Try it – Retype exactly what runs from the first line of the data to the line with "سياسة الخصوصية", keeping both of those lines and skipping pictures.
--------------------------------------------------
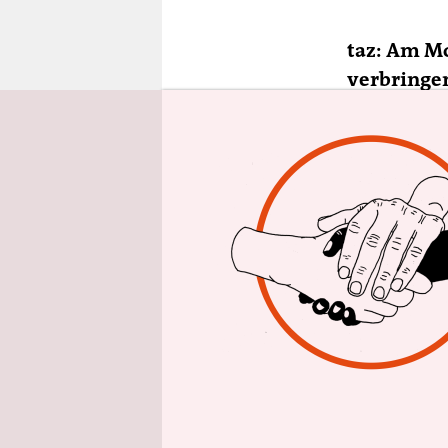
epaper login
taz: Am 
verbringen
Experten, 
Nach dem 
Deutschlan
Gesellscha
Sibel Schi
zusammen u
bestimmte
weiße Mens
den Spieß 
Beobachtu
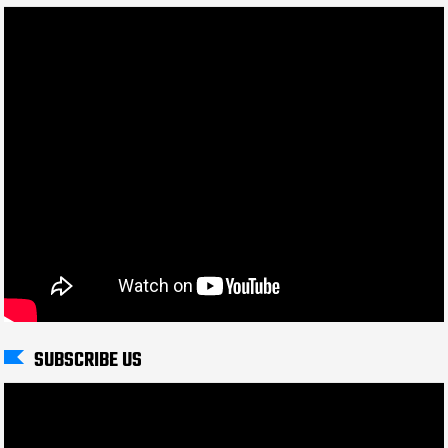
SUBSCRIBE US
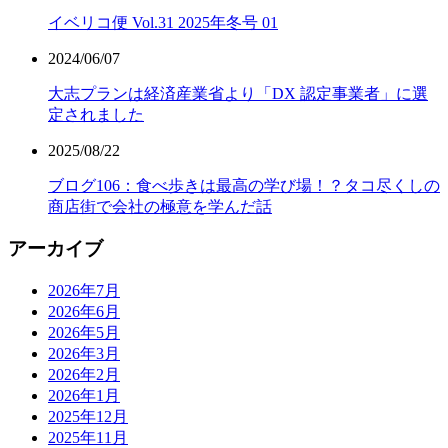
イベリコ便 Vol.31 2025年冬号 01
2024/06/07
大志プランは経済産業省より「DX 認定事業者」に選
定されました
2025/08/22
ブログ106：食べ歩きは最高の学び場！？タコ尽くしの
商店街で会社の極意を学んだ話
アーカイブ
2026年7月
2026年6月
2026年5月
2026年3月
2026年2月
2026年1月
2025年12月
2025年11月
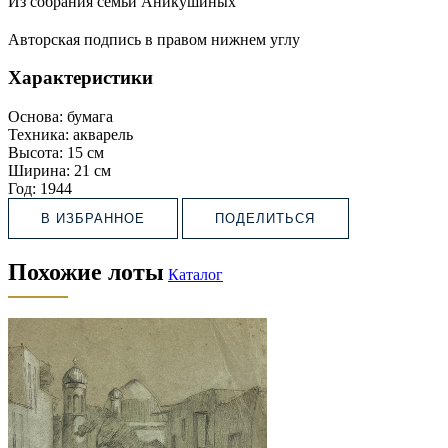
Из собрания семьи Аникушиных
Авторская подпись в правом нижнем углу
Характеристики
Основа:
бумага
Техника:
акварель
Высота:
15 см
Ширина:
21 см
Год:
1944
В ИЗБРАННОЕ
ПОДЕЛИТЬСЯ
Похожие лоты
Каталог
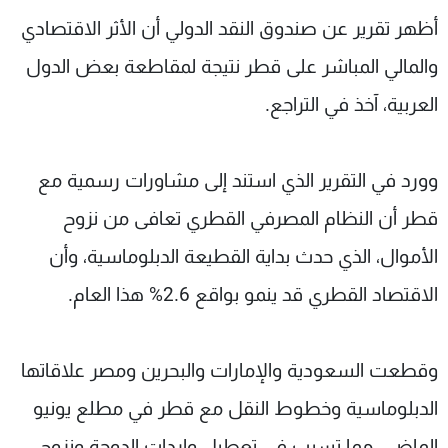
شاهد البرامج
أظهر تقرير عن صندوق النقد الدولي أن الأثر الاقتصادي
الترددات
والمالي المباشر على قطر نتيجة لمقاطعة بعض الدول
العربية، آخذ في التراجع.
عن MTV
وظائف
الإنـتـاج
تواصل معنا
لاعلاناتكم
شروط الإسـتخدام
وورد في التقرير الذي استند إلى مشاورات رسمية مع
سياسة الخصوصية
قطر أن النظام المصرفي القطري تعافى من نزوح
الأموال، الذي حدث بداية القطيعة الدبلوماسية، وأن
الاقتصاد القطري قد ينمو بواقع 2.6% هذا العام.
وقطعت السعودية والإمارات والبحرين ومصر علاقاتها
الدبلوماسية وخطوط النقل مع قطر في مطلع يونيو
الماضي، مما تسبب في تعطيل واردات الدوحة ونزوح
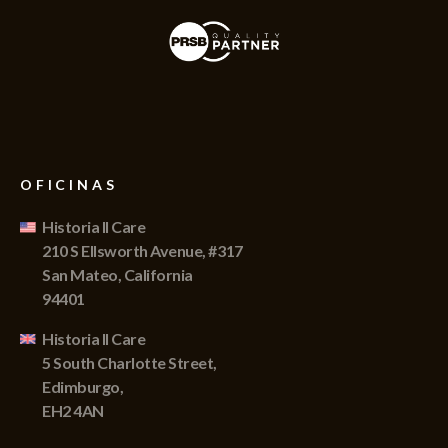
OFICINAS
Historia II Care
210 S Ellsworth Avenue, #317
San Mateo, California
94401
Historia II Care
5 South Charlotte Street,
Edimburgo,
EH2 4AN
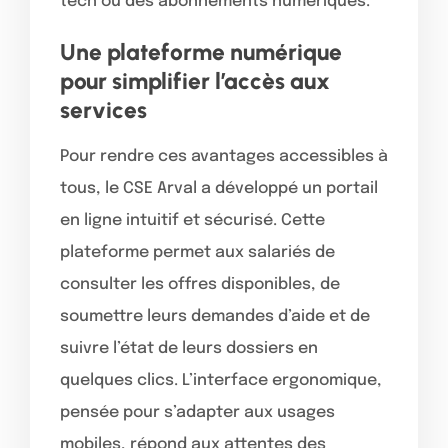
tech ou des abonnements numériques.
Une plateforme numérique
pour simplifier l’accès aux
services
Pour rendre ces avantages accessibles à
tous, le CSE Arval a développé un portail
en ligne intuitif et sécurisé. Cette
plateforme permet aux salariés de
consulter les offres disponibles, de
soumettre leurs demandes d’aide et de
suivre l’état de leurs dossiers en
quelques clics. L’interface ergonomique,
pensée pour s’adapter aux usages
mobiles, répond aux attentes des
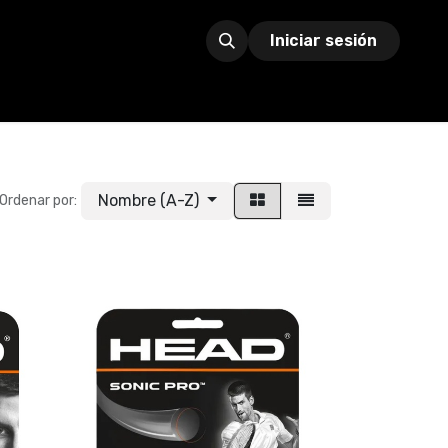
Iniciar sesión
Nombre (A-Z)
Ordenar por:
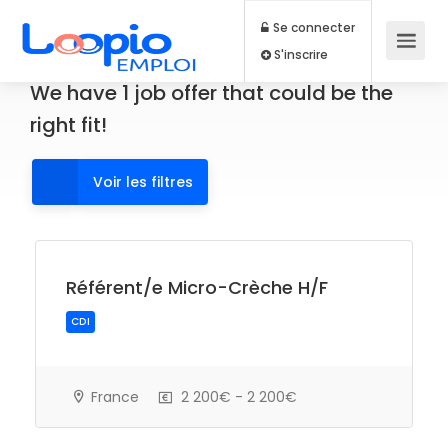
Se connecter
S'inscrire
We have
1
job offer
that could be the
right fit!
Voir les filtres
Référent/e Micro-Crèche H/F
CDI
France
2 200€ - 2 200€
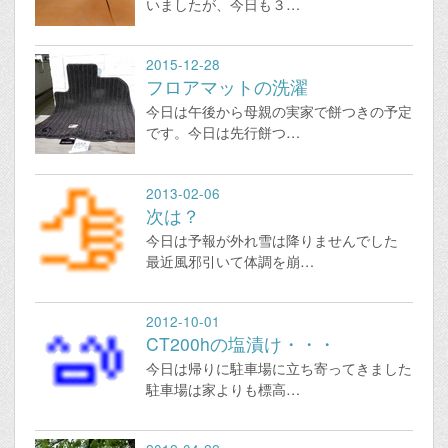
いましたが、今日も３…
2015-12-28
フロアマットの洗濯
今日は午後から母親の実家で餅つきの予定
です。今日は先行餅つ…
2013-02-06
次は？
今日は予報が外れ雪は降りませんでした
最近風邪引いて体調を崩…
2012-10-01
CT200hの塩漬け・・・
今日は帰りに駐車場に立ち寄ってきました
駐車場は家よりも標高…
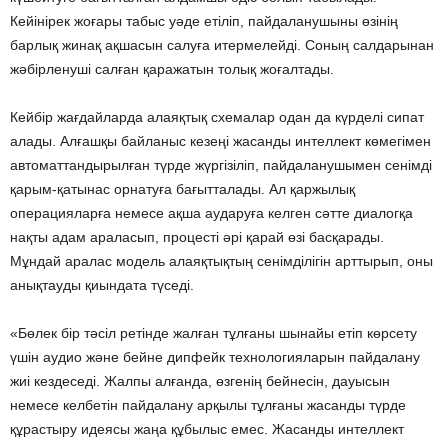
Кейінірек жоғары табыс уәде етіліп, пайдаланушыны өзінің
барлық жинақ ақшасын салуға итермелейді. Соның салдарынан
жәбірленуші салған қаражатын толық жоғалтады.
Кейбір жағдайларда алаяқтық схемалар одан да күрделі сипат
алады. Алғашқы байланыс кезеңі жасанды интеллект көмегімен
автоматтандырылған түрде жүргізіліп, пайдаланушымен сенімді
қарым-қатынас орнатуға бағытталады. Ал қаржылық
операцияларға немесе ақша аударуға келген сәтте диалогқа
нақты адам араласып, процесті әрі қарай өзі басқарады.
Мұндай аралас модель алаяқтықтың сенімділігін арттырып, оны
анықтауды қиындата түседі.
«Бөлек бір тәсіл ретінде жалған тұлғаны шынайы етіп көрсету
үшін аудио және бейне дипфейк технологияларын пайдалану
жиі кездеседі. Жалпы алғанда, өзгенің бейнесін, дауысын
немесе келбетін пайдалану арқылы тұлғаны жасанды түрде
құрастыру идеясы жаңа құбылыс емес. Жасанды интеллект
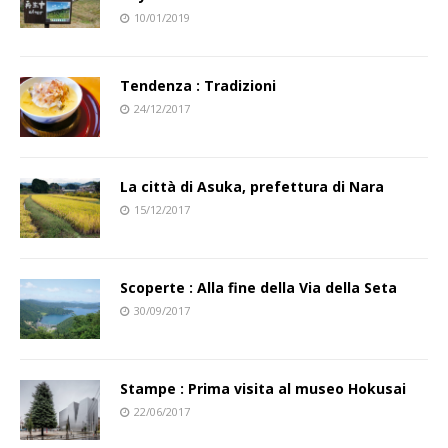
10/01/2019
Tendenza : Tradizioni
24/12/2017
La città di Asuka, prefettura di Nara
15/12/2017
Scoperte : Alla fine della Via della Seta
30/09/2017
Stampe : Prima visita al museo Hokusai
22/06/2017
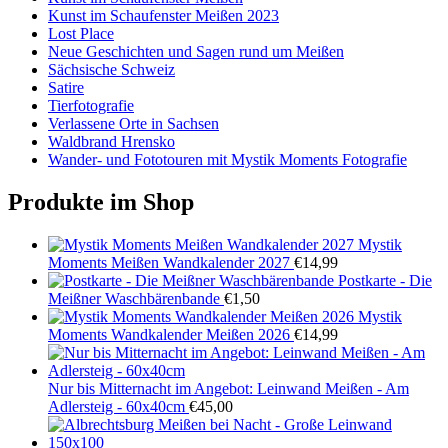
Kunst im Schaufenster Meißen 2023
Lost Place
Neue Geschichten und Sagen rund um Meißen
Sächsische Schweiz
Satire
Tierfotografie
Verlassene Orte in Sachsen
Waldbrand Hrensko
Wander- und Fototouren mit Mystik Moments Fotografie
Produkte im Shop
Mystik
Moments Meißen Wandkalender 2027
€
14,99
Postkarte - Die
Meißner Waschbärenbande
€
1,50
Mystik
Moments Wandkalender Meißen 2026
€
14,99
Nur bis Mitternacht im Angebot: Leinwand Meißen - Am
Adlersteig - 60x40cm
€
45,00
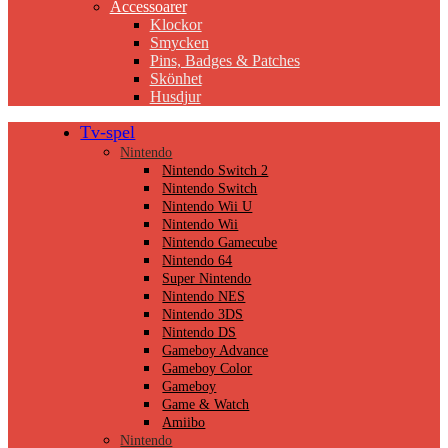
Accessoarer
Klockor
Smycken
Pins, Badges & Patches
Skönhet
Husdjur
Tv-spel
Nintendo
Nintendo Switch 2
Nintendo Switch
Nintendo Wii U
Nintendo Wii
Nintendo Gamecube
Nintendo 64
Super Nintendo
Nintendo NES
Nintendo 3DS
Nintendo DS
Gameboy Advance
Gameboy Color
Gameboy
Game & Watch
Amiibo
Nintendo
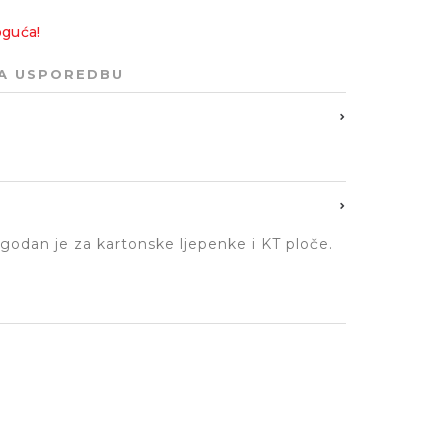
oguća!
ZA USPOREDBU
odan je za kartonske ljepenke i KT ploče.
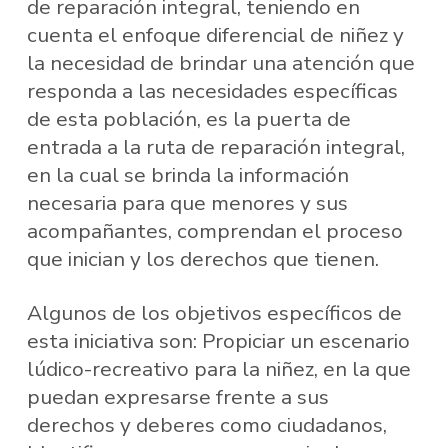
de reparación integral, teniendo en
cuenta el enfoque diferencial de niñez y
la necesidad de brindar una atención que
responda a las necesidades específicas
de esta población, es la puerta de
entrada a la ruta de reparación integral,
en la cual se brinda la información
necesaria para que menores y sus
acompañantes, comprendan el proceso
que inician y los derechos que tienen.
Algunos de los objetivos específicos de
esta iniciativa son: Propiciar un escenario
lúdico-recreativo para la niñez, en la que
puedan expresarse frente a sus
derechos y deberes como ciudadanos,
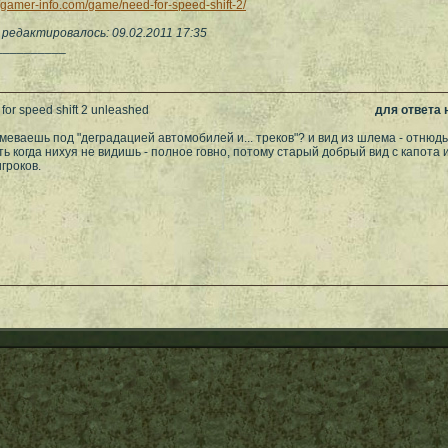
//gamer-info.com/game/need-for-speed-shift-2/
редактировалось: 09.02.2011 17:35
__________
for speed shift 2 unleashed
для ответа
меваешь под "деградацией автомобилей и... треков"? и вид из шлема - отнюдь
ать когда нихуя не видишь - полное говно, потому старый добрый вид с капота
гроков.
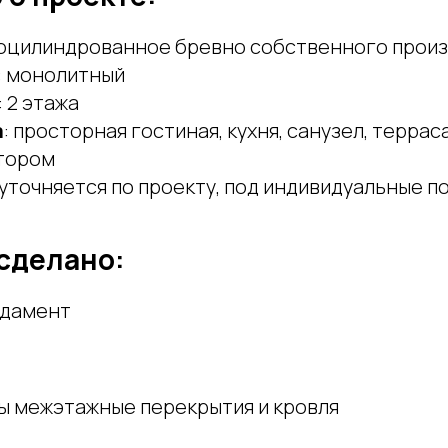
 оцилиндрованное бревно собственного прои
: монолитный
: 2 этажа
а
: просторная гостиная, кухня, санузел, террас
втором
уточняется по проекту, под индивидуальные п
 сделано:
ндамент
 межэтажные перекрытия и кровля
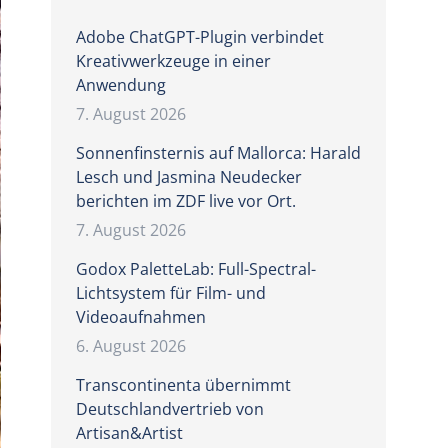
Adobe ChatGPT-Plugin verbindet
Kreativwerkzeuge in einer
Anwendung
7. August 2026
Sonnenfinsternis auf Mallorca: Harald
Lesch und Jasmina Neudecker
berichten im ZDF live vor Ort.
7. August 2026
Godox PaletteLab: Full-Spectral-
Lichtsystem für Film- und
Videoaufnahmen
6. August 2026
Transcontinenta übernimmt
Deutschlandvertrieb von
Artisan&Artist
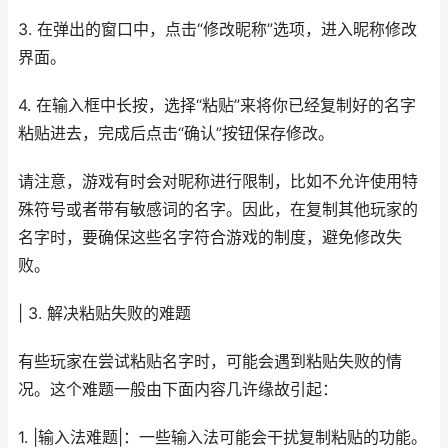
3. 在弹出的窗口中，点击“修改昵称”选项，进入昵称修改
界面。
4. 在输入框中长按，选择“粘贴”来将你已经复制好的名字
粘贴进去，完成后点击“确认”按钮保存修改。
请注意，游戏有时会对昵称进行限制，比如不允许使用特
殊符号或者带有敏感词的名字。因此，在复制其他玩家的
名字时，要确保这些名字符合游戏的制度，避免修改失
败。
| 3. 解决粘贴失败的难题
有些玩家在尝试粘贴名字时，可能会遇到粘贴失败的情
况。这个难题一般由下面内容几许缘故引起：
1. |输入法难题|：一些输入法可能会干扰复制粘贴的功能。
--------------------------------------------------
Completed task –
epaper login
taz: Am 
verbringen
Experten, 
Nach dem 
Deutschlan
Gesellscha
Sibel Schi
zusammen u
bestimmte
weiße Mens
den Spieß 
Beobachtu
SUBSCRIBE US
イベリコ便 Vol.31 2025年冬号 01
2024/06/07
大志プランは経済産業省より「DX 認定事業者」に選
定されました
2025/08/22
ブログ106：食べ歩きは最高の学び場！？タコ尽くしの
商店街で会社の極意を学んだ話
アーカイブ
2026年7月
2026年6月
2026年5月
2026年3月
2026年2月
2026年1月
2025年12月
2025年11月
Из собрания семьи Аникушиных
Авторская подпись в правом нижнем углу
Характеристики
Основа:
бумага
Техника:
акварель
Высота:
15 см
Ширина:
21 см
Год:
1944
В ИЗБРАННОЕ
ПОДЕЛИТЬСЯ
Похожие лоты
Каталог
شاهد البرامج
أظهر تقرير عن صندوق النقد الدولي أن الأثر الاقتصادي
الترددات
والمالي المباشر على قطر نتيجة لمقاطعة بعض الدول
العربية، آخذ في التراجع.
عن MTV
وظائف
الإنـتـاج
تواصل معنا
لاعلاناتكم
شروط الإسـتخدام
وورد في التقرير الذي استند إلى مشاورات رسمية مع
سياسة الخصوصية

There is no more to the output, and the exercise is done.